Turismo e o Portugal 2020






As estratégias de desenvolvimento local e nacional apresentam o Turismo como um fator essencial ao crescimento e desenvolvimento competitivo do país, estipulando como objetivo a transformação de Portugal no destino turístico mais ágil e dinâmico da Europa. Tratando-se de uma área em pleno “boom” de crescimento, atualmente verificamos que o Turismo apresenta uma concorrência à escala mundial, sendo esta feroz e com crescimento exponencial.

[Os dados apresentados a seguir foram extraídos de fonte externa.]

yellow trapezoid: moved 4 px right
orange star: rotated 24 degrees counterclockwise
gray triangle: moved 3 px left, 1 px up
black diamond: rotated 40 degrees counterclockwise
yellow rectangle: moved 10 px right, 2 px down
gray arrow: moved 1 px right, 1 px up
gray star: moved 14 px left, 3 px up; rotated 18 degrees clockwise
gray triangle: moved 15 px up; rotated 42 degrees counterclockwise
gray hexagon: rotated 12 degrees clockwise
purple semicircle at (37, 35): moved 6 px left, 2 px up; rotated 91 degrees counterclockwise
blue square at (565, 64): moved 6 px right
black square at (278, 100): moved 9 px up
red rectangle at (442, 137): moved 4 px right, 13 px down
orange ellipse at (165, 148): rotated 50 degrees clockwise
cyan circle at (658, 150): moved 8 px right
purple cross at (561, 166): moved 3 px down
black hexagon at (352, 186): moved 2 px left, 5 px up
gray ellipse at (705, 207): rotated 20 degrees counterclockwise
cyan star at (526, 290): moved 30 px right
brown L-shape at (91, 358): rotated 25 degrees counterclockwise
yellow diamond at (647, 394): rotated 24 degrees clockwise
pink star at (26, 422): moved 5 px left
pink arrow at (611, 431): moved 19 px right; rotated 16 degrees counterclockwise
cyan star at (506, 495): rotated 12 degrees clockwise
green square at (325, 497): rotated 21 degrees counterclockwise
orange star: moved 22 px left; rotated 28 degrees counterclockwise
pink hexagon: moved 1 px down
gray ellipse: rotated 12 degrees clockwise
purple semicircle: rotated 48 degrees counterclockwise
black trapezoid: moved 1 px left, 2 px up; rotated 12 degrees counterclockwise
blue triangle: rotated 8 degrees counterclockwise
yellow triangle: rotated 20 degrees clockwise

O sucesso das organizações que atuam no setor de Turismo depende da sua inovação, criatividade, diferenciação, capacidade de criação de valor, qualificação e capacidade de resposta perante as exigências e necessidades dos seus clientes, provenientes dos quatro cantos do mundo.

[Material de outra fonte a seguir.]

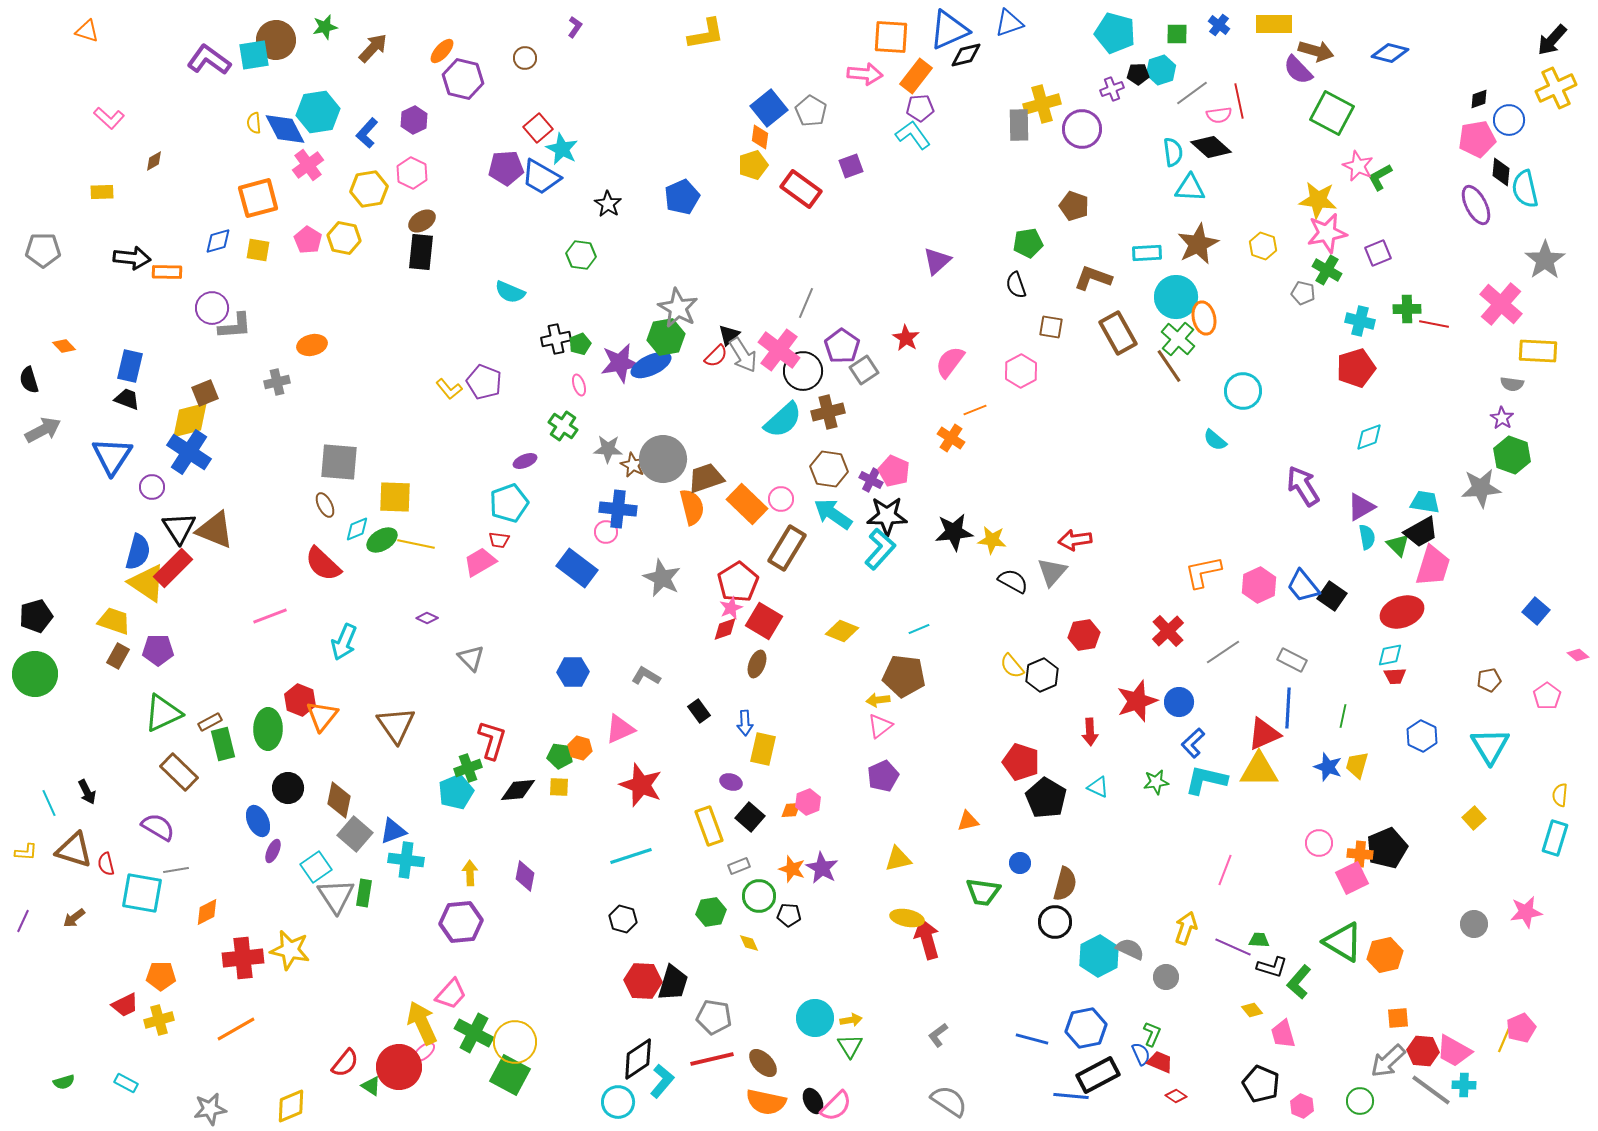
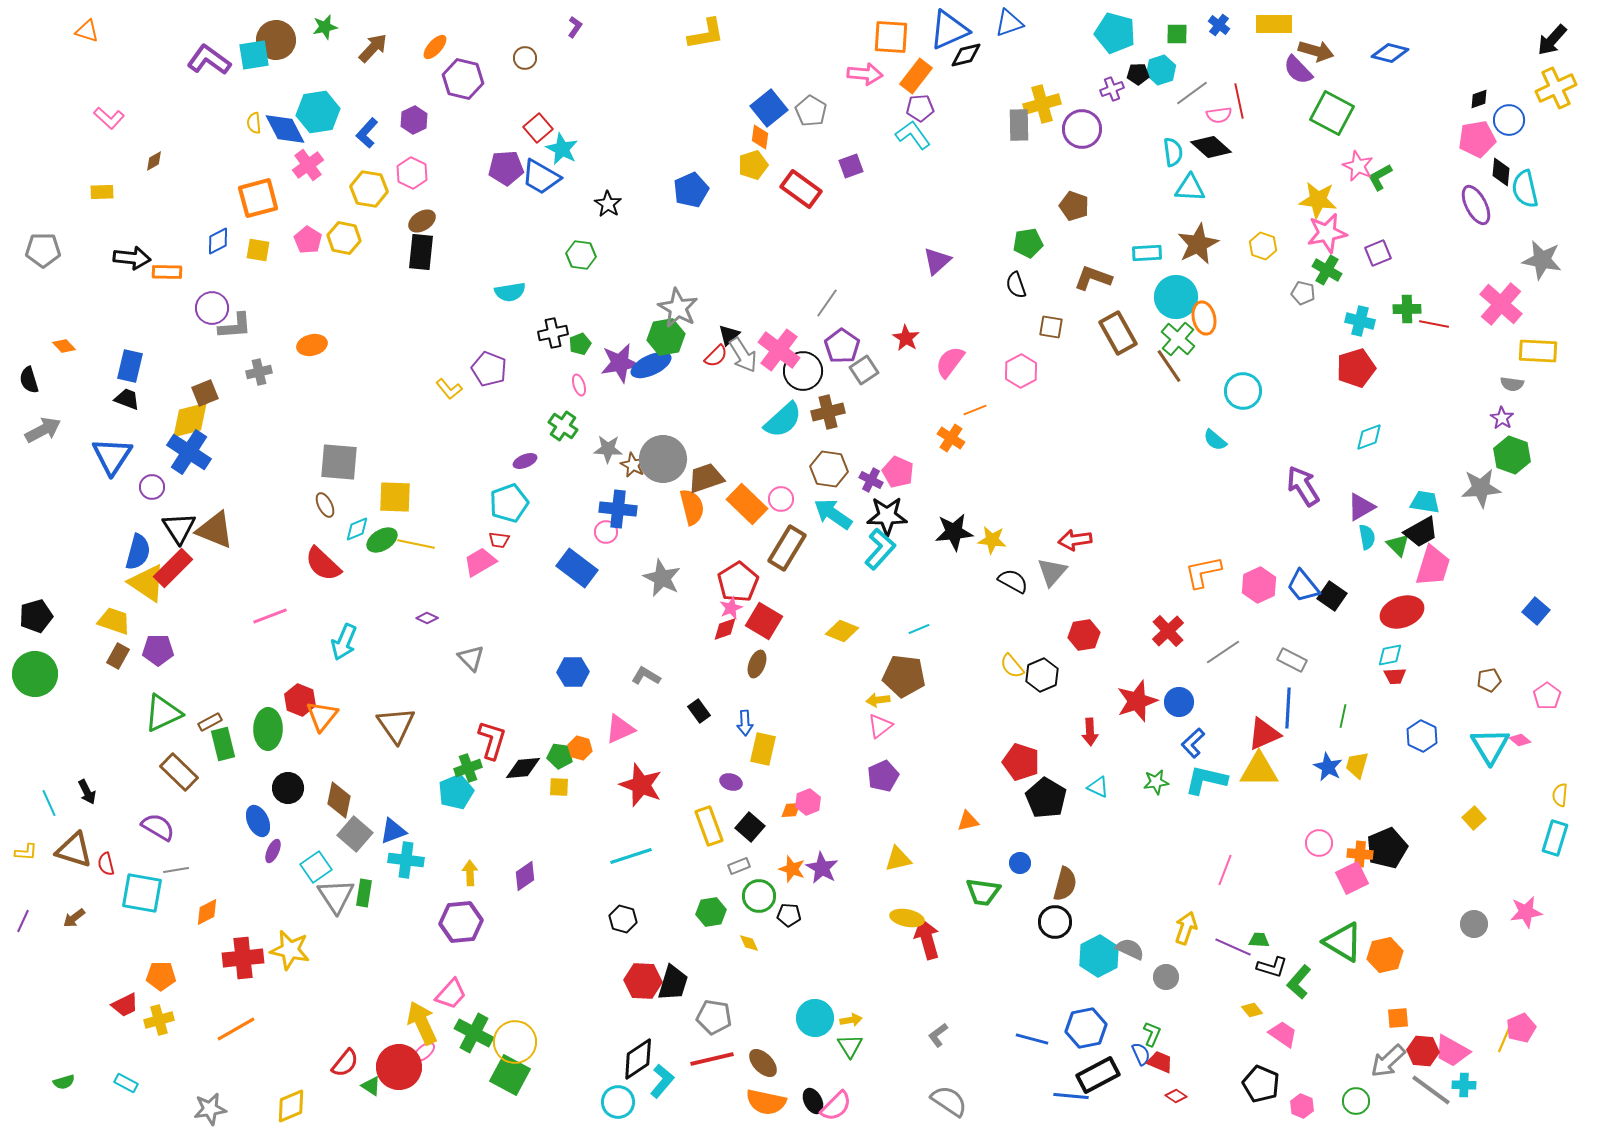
orange ellipse at (442, 51): moved 7 px left, 4 px up
yellow hexagon at (369, 189): rotated 18 degrees clockwise
blue pentagon at (682, 197): moved 9 px right, 7 px up
blue diamond at (218, 241): rotated 12 degrees counterclockwise
gray star at (1545, 260): moved 3 px left; rotated 27 degrees counterclockwise
cyan semicircle at (510, 292): rotated 32 degrees counterclockwise
gray line at (806, 303): moved 21 px right; rotated 12 degrees clockwise
black cross at (556, 339): moved 3 px left, 6 px up
gray cross at (277, 382): moved 18 px left, 10 px up
purple pentagon at (484, 382): moved 5 px right, 13 px up
pink pentagon at (894, 471): moved 4 px right, 1 px down
pink diamond at (1578, 655): moved 58 px left, 85 px down
blue star at (1328, 767): rotated 8 degrees clockwise
black diamond at (518, 790): moved 5 px right, 22 px up
black square at (750, 817): moved 10 px down
purple diamond at (525, 876): rotated 44 degrees clockwise
pink trapezoid at (1283, 1034): rotated 140 degrees clockwise
pink trapezoid at (1454, 1051): moved 2 px left
green circle at (1360, 1101): moved 4 px left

O Turismo 2020 (Plano de Ação para o Desenvolvimento do Turismo em Portugal) estabelece os seguintes princípios à sua estratégia de qualificação e competitividade de Portugal:
  1. Destino sustentável e de qualidade, com crescimento turístico compatível com a produção de benefícios para o território e as comunidades;
  2. Destino de empresas competitivas, onde um ambiente saudável para a iniciativa privada promove a concorrência e inovação na atividade turística;
  3. Destino empreendedor, detentor de todas as competências e conhecimento que lhe permita ser o país campeão do empreendedorismo turístico;
  4. Destino ligado ao Mundo, onde a conectividade e a mobilidade dos turistas são ferramentas importantes na ativação da procura;
  5. Destino gerido de forma eficaz, onde a definição clara das competências de cada agente não deve ser um entrave à iniciativa privada, à exploração de sinergias e intensificação da transversalidade do turismo;
  6. Destino que marca, cujas estratégias de promoção e comercialização devem resultar de visões técnicas e não políticas no sentido de almejar a eficiência.

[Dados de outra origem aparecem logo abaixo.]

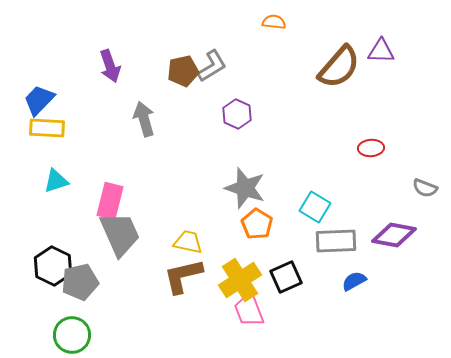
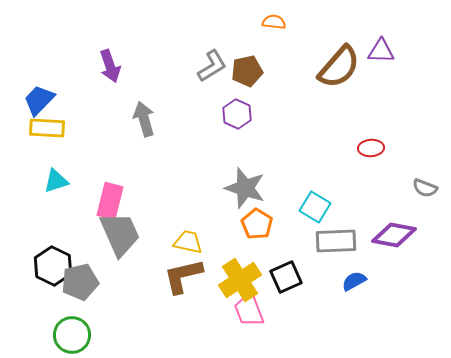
brown pentagon: moved 64 px right
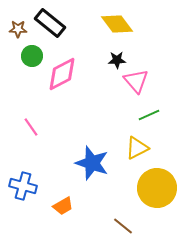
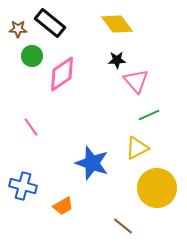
pink diamond: rotated 6 degrees counterclockwise
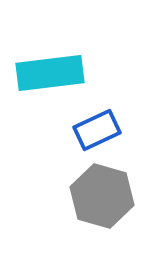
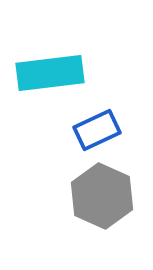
gray hexagon: rotated 8 degrees clockwise
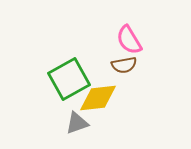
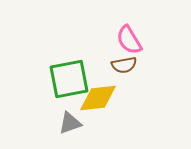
green square: rotated 18 degrees clockwise
gray triangle: moved 7 px left
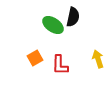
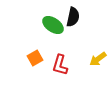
yellow arrow: rotated 108 degrees counterclockwise
red L-shape: rotated 15 degrees clockwise
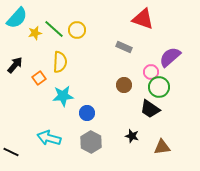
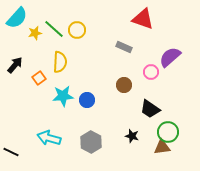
green circle: moved 9 px right, 45 px down
blue circle: moved 13 px up
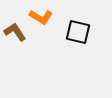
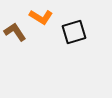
black square: moved 4 px left; rotated 30 degrees counterclockwise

As tendências internacionais no setor do Turismo são de cariz demográfico e sociocultural, económico, ambiental. tecnológico e de mobilidade/transporte. As soluções de turismo devem, assim, acompanhar estas tendências com o intuito de garantir o seu sucesso e competitividade. Em conformidade com os dados do Turismo de Portugal, o país encontra-se integrado na maior Região Turística do Mundo: a Europa, detentora de mais de 50% do turismo internacional. Devido às suas condições específicas (competitividade das viagens e turismo, quadro regulamentar, ambiente empresarial e infraestruturas e recursos: humanos, culturais e naturais), Portugal encontra-se em 3º lugar face aos seus principais concorrentes, sendo estes, Espanha e França.

Nesta continuidade, o Turismo 2020 apresenta como visão: Portugal – país detentor do maior crescimento turístico na Europa, suportado na competitividade e sustentabilidade da oferta turística diversificada, autêntica e inovadora, transformando o Turismo numa atividade central para o desenvolvimento económico do país e para a sua coesão territorial. Esta visão reconhece que Portugal detém recursos altamente diversificados, competitivos e autênticos, nomeadamente:
  • Hospitalidade – As pessoas – País acolhedor;
  • História e Cultura – Património cultural – País com História, cultura e modernidade;
  • Serviços Turísticos – As empresas – País com serviços de excelência;
  • Mar e Natureza – Património natural – País de Mar, Sol, Praia e Natureza;
  • Conhecimento – Instituições de ensino e I&D – País com excelência de serviço e na vanguarda do conhecimento do turismo.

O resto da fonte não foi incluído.